Как видим, Мур получил из записки А.И.Тургенева хотя и субъективное, но достаточно полное представление о Вяземском. Субъективизм автора записки проявился в порицании Вяземского за "небрежность" слога, причем А.И.Тургенев еще в 1827 г. критиковал своего друга за отсутствие стремления к совершенствованию слога, сочетавшееся, однако, с оригинальностью и силой художественного выражения. Несколько преувеличенной представляется оценка А.И.Тургеневым Вяземского как одного из самых усердных "подражателей" Байрону, поскольку на момент появления записки можно было назвать лишь четыре произведения русского поэта, так или иначе связанных с творчеством Байрона, – прозаический перевод отрывков из IV песни "Паломничества Чайльд-Гарольда" (1819), "Стихи, вырезанные на мертвой голове, обращенной в чашу" (1820), стихотворения "В альбом" (1823) и "Байрон" (1824–1827).

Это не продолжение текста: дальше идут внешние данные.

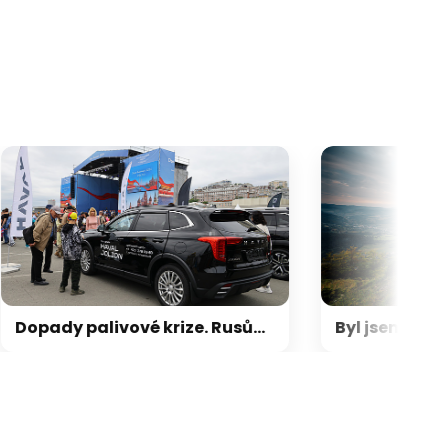
galerie: cviky
Dopady palivové krize. Rusům kvůli benzinu plnému síry odcházejí čínská auta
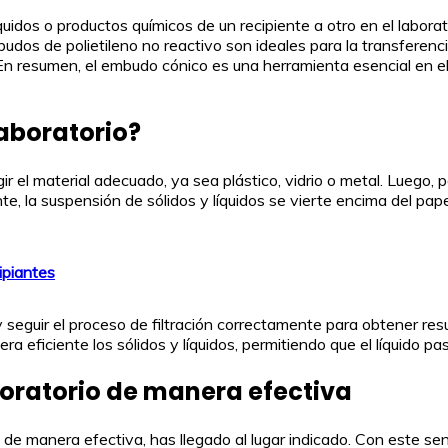
uidos o productos químicos de un recipiente a otro en el laborator
dos de polietileno no reactivo son ideales para la transferenci
 En resumen, el embudo cónico es una herramienta esencial en el
aboratorio?
el material adecuado, ya sea plástico, vidrio o metal. Luego, para
e, la suspensión de sólidos y líquidos se vierte encima del pap
ipiantes
seguir el proceso de filtración correctamente para obtener resu
 eficiente los sólidos y líquidos, permitiendo que el líquido pa
boratorio de manera efectiva
 de manera efectiva, has llegado al lugar indicado. Con este sen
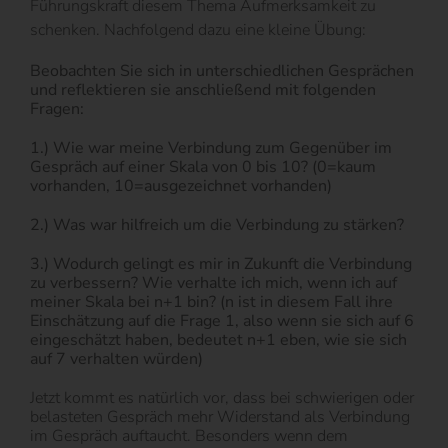
Führungskraft diesem Thema Aufmerksamkeit zu
schenken. Nachfolgend dazu eine kleine Übung:
Beobachten Sie sich in unterschiedlichen Gesprächen
und reflektieren sie anschließend mit folgenden
Fragen:
1.) Wie war meine Verbindung zum Gegenüber im
Gespräch auf einer Skala von 0 bis 10? (0=kaum
vorhanden, 10=ausgezeichnet vorhanden)
2.) Was war hilfreich um die Verbindung zu stärken?
3.) Wodurch gelingt es mir in Zukunft die Verbindung
zu verbessern? Wie verhalte ich mich, wenn ich auf
meiner Skala bei n+1 bin? (n ist in diesem Fall ihre
Einschätzung auf die Frage 1, also wenn sie sich auf 6
eingeschätzt haben, bedeutet n+1 eben, wie sie sich
auf 7 verhalten würden)
Jetzt kommt es natürlich vor, dass bei schwierigen oder
belasteten Gespräch mehr Widerstand als Verbindung
im Gespräch auftaucht. Besonders wenn dem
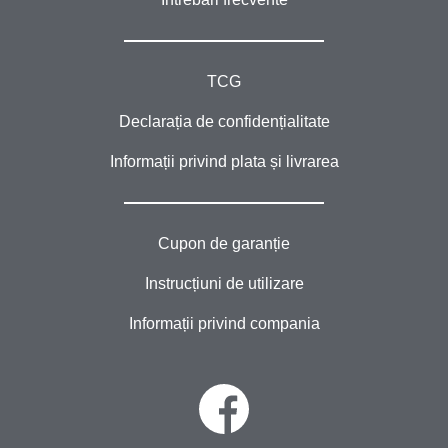
TCG
Declarația de confidențialitate
Informații privind plata și livrarea
Cupon de garanție
Instrucțiuni de utilizare
Informații privind compania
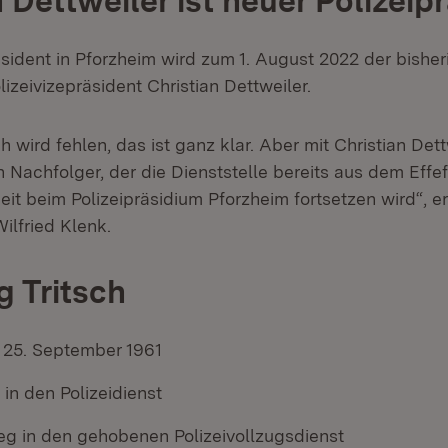
n Dettweiler ist neuer Polizeip
äsident in Pforzheim wird zum 1. August 2022 der bisher
olizeivizepräsident Christian Dettweiler.
h wird fehlen, das ist ganz klar. Aber mit Christian Det
 Nachfolger, der die Dienststelle bereits aus dem Effef
eit beim Polizeipräsidium Pforzheim fortsetzen wird“, er
Wilfried Klenk.
 Tritsch
25. September 1961
t in den Polizeidienst
ieg in den gehobenen Polizeivollzugsdienst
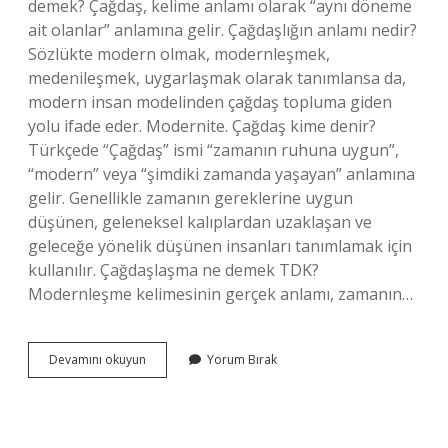
demek? Çağdaş, kelime anlamı olarak “aynı döneme
ait olanlar” anlamına gelir. Çağdaşlığın anlamı nedir?
Sözlükte modern olmak, modernleşmek,
medenileşmek, uygarlaşmak olarak tanımlansa da,
modern insan modelinden çağdaş topluma giden
yolu ifade eder. Modernite. Çağdaş kime denir?
Türkçede “Çağdaş” ismi “zamanın ruhuna uygun”,
“modern” veya “şimdiki zamanda yaşayan” anlamına
gelir. Genellikle zamanın gereklerine uygun
düşünen, geleneksel kalıplardan uzaklaşan ve
geleceğe yönelik düşünen insanları tanımlamak için
kullanılır. Çağdaşlaşma ne demek TDK?
Modernleşme kelimesinin gerçek anlamı, zamanın…
Çağdaş
Devamını okuyun
Yorum Bırak
Değildir
Ne
Demek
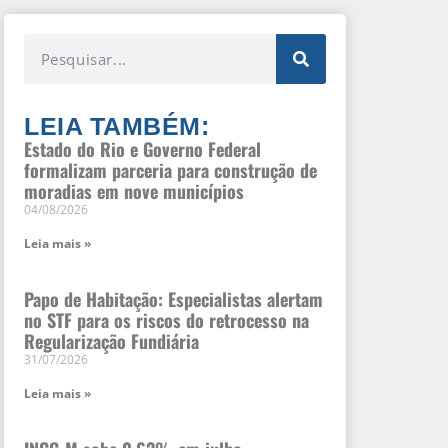
LEIA TAMBÉM:
Estado do Rio e Governo Federal
formalizam parceria para construção de
moradias em nove municípios
04/08/2026
Leia mais »
Papo de Habitação: Especialistas alertam
no STF para os riscos do retrocesso na
Regularização Fundiária
31/07/2026
Leia mais »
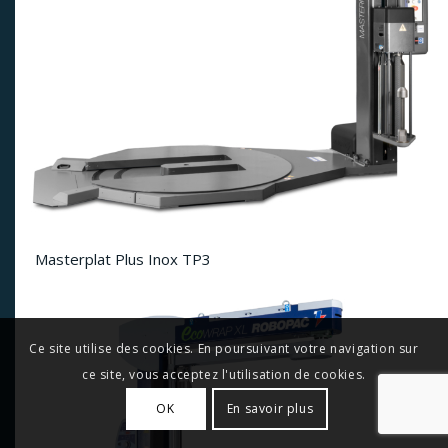
Masterplat Plus Inox TP3
Ce site utilise des cookies. En poursuivant votre navigation sur
ce site, vous acceptez l'utilisation de cookies.
OK
En savoir plus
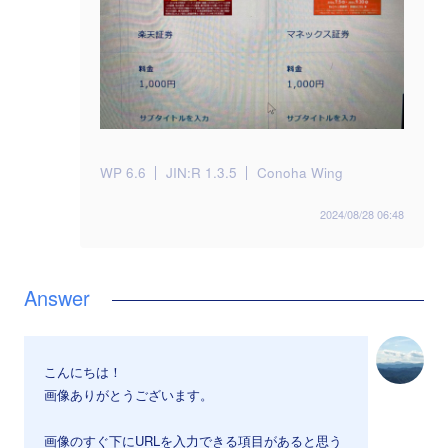
WP 6.6
JIN:R 1.3.5
Conoha Wing
2024/08/28 06:48
こんにちは！
画像ありがとうございます。
画像のすぐ下にURLを入力できる項目があると思う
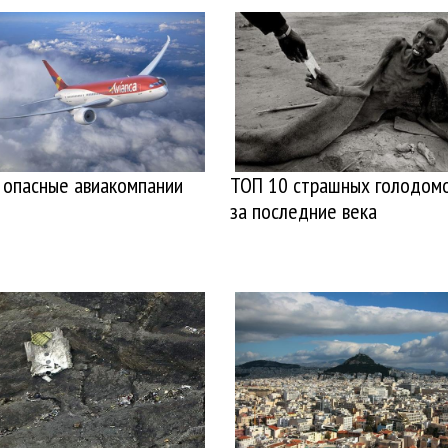
 опасные авиакомпании
ТОП 10 страшных голодом
за последние века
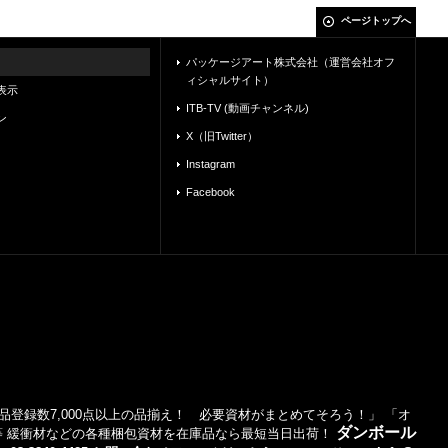
ページトップへ
パッケージアート株式会社（運営会社オフ
ィシャルサイト）
表示
ITB-TV (動画チャンネル)
ン
X（旧Twitter）
Instagram
Facebook
登録数7,000点以上の品揃え！ 必要資材がまとめてそろう！」 「オ
ダンボール
等 緩衝材などの各種梱包資材を在庫品なら最短当日出荷！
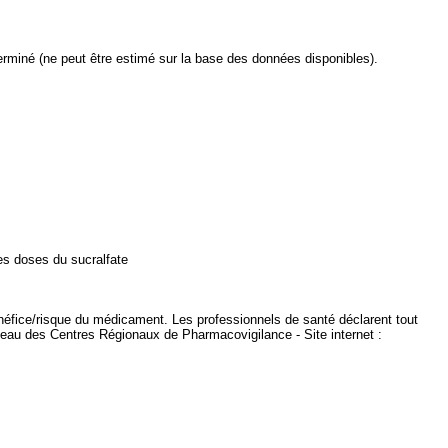
éterminé (ne peut être estimé sur la base des données disponibles).
tes doses du sucralfate
énéfice/risque du médicament. Les professionnels de santé déclarent tout
seau des Centres Régionaux de Pharmacovigilance - Site internet :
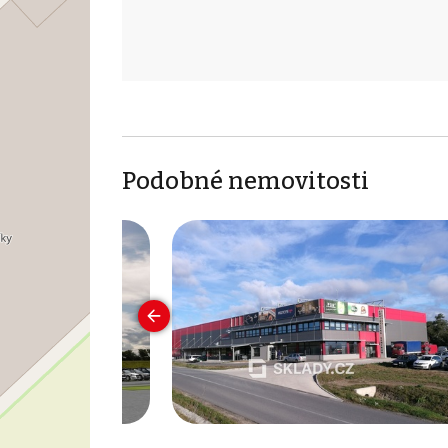
Podobné nemovitosti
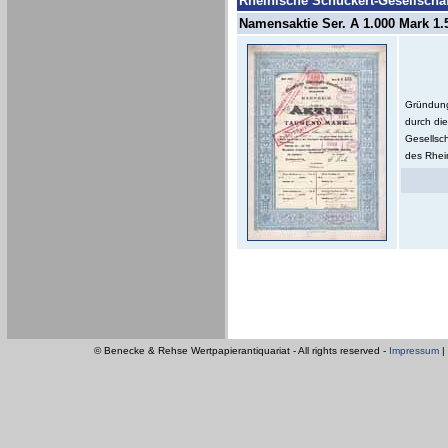
Rheinische Schuckert-Gesellschaft
Namensaktie Ser. A 1.000 Mark 1.5
Gründung 
durch die
Gesellsc
des Rhein
© Benecke & Rehse Wertpapierantiquariat - All rights reserved -
Impressum
|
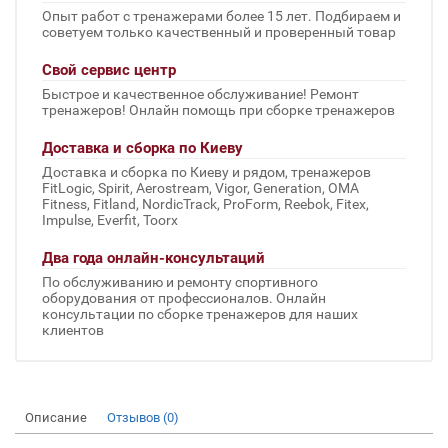
Опыт работ с тренажерами более 15 лет. Подбираем и
советуем только качественный и проверенный товар
Свой сервис центр
Быстрое и качественное обслуживание! Ремонт
тренажеров! Онлайн помощь при сборке тренажеров
Доставка и сборка по Киеву
Доставка и сборка по Киеву и рядом, тренажеров
FitLogic, Spirit, Aerostream, Vigor, Generation, OMA
Fitness, Fitland, NordicTrack, ProForm, Reebok, Fitex,
Impulse, Everfit, Toorx
Два года онлайн-консультаций
По обслуживанию и ремонту спортивного
оборудования от профессионалов. Онлайн
консультации по сборке тренажеров для наших
клиентов
Описание
Отзывов (0)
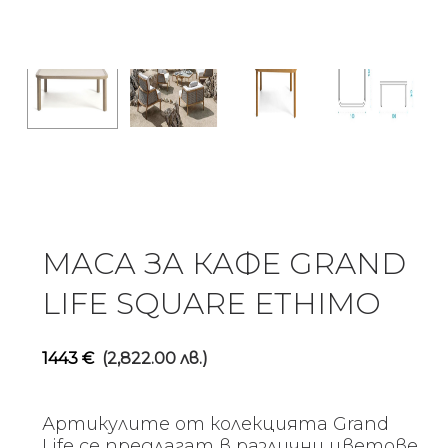
МАСА ЗА КАФЕ GRAND
LIFE SQUARE ETHIMO
1443
€
(2,822.00 лв.)
Артикулите от колекцията Grand
Life се предлагат в различни цветове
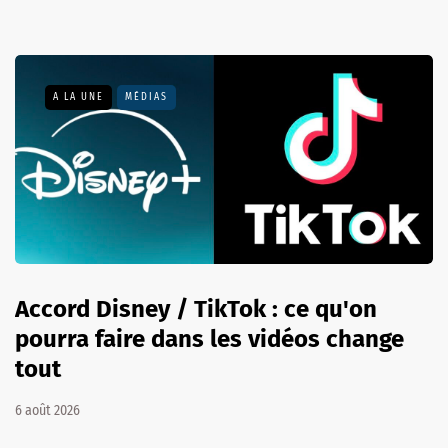
A LA UNE
MÉDIAS
Accord Disney / TikTok : ce qu'on
pourra faire dans les vidéos change
tout
6 août 2026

Можно также предположить, что Мур знал Вяземского не только как переводчика Байрона, но и как переводчика одной из своих "ирландских мелодий". Это тем более реально, что А.И.Тургенев во время одной из встреч с Томасом Муром вполне мог подарить ему пересланный в Лондон П.А.Вяземским экземпляр "Северных цветов" на 1829 год. Впрочем, данная догадка реальными фактами и документальными свидетельствами пока не подтверждается.

II

К переводу стихотворения Мура "Remember thee? yes, while there's life in this heart…" из VII части "Ирландских мелодий" обратился в период пребывания в Читинском остроге поэт-декабрист А.И.Одоевский. В исповедальном лирическом размышлении "Тебя ли не помнить? Пока я дышу…" (между 1827 и 1829) Одоевский говорил о негасимой любви к отчизне, придающей смысл человеческой жизни, побуждающей к возвышенным размышлениям, великим свершениям: "Будь вольной, великой и славой греми, // Будь цветом земли и жемчужиной моря, // И я просветлею, чело вознесу…". Превращая "подлинные цепи каторжанина в условные символы", поэт в полном соответствии с традициями декабристской литературы призывал любить родину такой, какая она есть, и стремиться силой своей любви к ее преображению: "В цепях и крови ты дороже сынам, // В сердцах их от скорби любовь возрастает, // И с каждою каплею крови твоей, // Пьют чада любовь из живительных персей". И в этих суждениях ощущалась та пламенность, иррациональность мысли, которую, очевидно, чувствовали многие современники поэта и, в особенности, М.Ю.Лермонтов, говоривший о "темных вдохновеньях" в стихотворении "Памяти А.И.Одоевского" (1839). Одоевскому удалось точно передать авторское настроение и основные чувства, выраженные Муром, трепетно отзывавшимся о родной Ирландии: "Remember thee? yes, while there's life in this heart. // It shall never forget thee, all lorn as thou art; // More dear in thy sorrow, thy gloom, and thy showers, // Than the rest of the world in their sunniest hours". Перевод Одоевского, который можно считать одной из лучших русских интерпретаций "Ирландских мелодий", остался в рукописи и, будучи впервые опубликованным только в 1922 г., не оказал влияния навосприятие Томаса Мурарусским обществом в XIX в.

Н.В.Басаргин в своих "Записках", созданных в 1856 – начале 1857 г., однако опубликованных в сокращении только в 1872 г., уже после смерти автора, вспоминал, что накануне казни М.П.Бестужев-Рюмин перевел в крепости на русский язык "ирландскую мелодию" Томаса Мура "On Music" ("Музыка") из III части его цикла: "When through life unbless'd we rove, Losing all that made life dear…". Перевод Бестужева-Рюмина, который, по словам мемуариста, был передан при помощи охранника другим арестантам, не сохранился. Свидетельство Басаргина нельзя признать до конца достоверным, поскольку оно могло быть обусловлено его собственными литературными пристрастиями. Так, сообщение о переводе Бестужевым-Рюминым "мелодии" Мура "On Music" Басаргин сопровождал собственным прозаическим переложением данного произведения, достаточно верно передававшим мысли английского оригинала. Согласно указанию Т.Г.Снытко, в Государственном архиве Российской Федерации (бывшем Центральном государственном архиве Октябрьской революции) среди бумаг Н.В.Басаргина в фонде Якушкина имеются и литературные опыты – "переводы стихотворений Томаса Мура".